* EXERCISE INSTRUCTIONS: Please print every record below exactly as it appears, but leave out the pictures.

* INPUT:
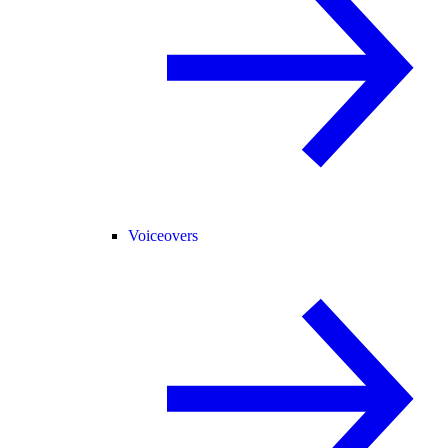
Voiceovers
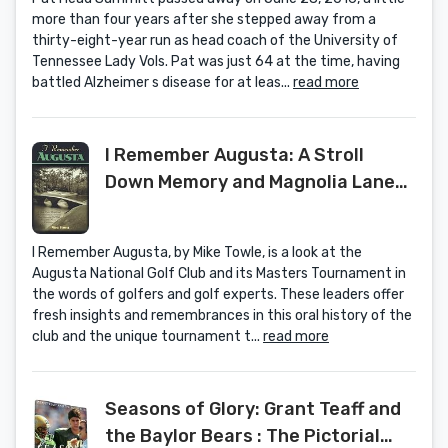
more than four years after she stepped away from a
thirty-eight-year run as head coach of the University of
Tennessee Lady Vols. Pat was just 64 at the time, having
battled Alzheimer s disease for at leas...
read more
I Remember Augusta: A Stroll
Down Memory and Magnolia Lane
of America's Most Fascinating Golf
Club, Home of the Masters
I Remember Augusta, by Mike Towle, is a look at the
Tournament by Mike Towle (1-Sep-
Augusta National Golf Club and its Masters Tournament in
2000) Hardcover
the words of golfers and golf experts. These leaders offer
fresh insights and remembrances in this oral history of the
club and the unique tournament t...
read more
Seasons of Glory: Grant Teaff and
the Baylor Bears : The Pictorial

* TASK RESULT:
Voiceovers
more than four years after she stepped away from a
thirty-eight-year run as head coach of the University of
Tennessee Lady Vols. Pat was just 64 at the time, having
battled Alzheimer s disease for at leas...
read more
I Remember Augusta: A Stroll
Down Memory and Magnolia Lane
of America's Most Fascinating Golf
Club, Home of the Masters
I Remember Augusta, by Mike Towle, is a look at the
Tournament by Mike Towle (1-Sep-
Augusta National Golf Club and its Masters Tournament in
2000) Hardcover
the words of golfers and golf experts. These leaders offer
fresh insights and remembrances in this oral history of the
club and the unique tournament t...
read more
Seasons of Glory: Grant Teaff and
the Baylor Bears : The Pictorial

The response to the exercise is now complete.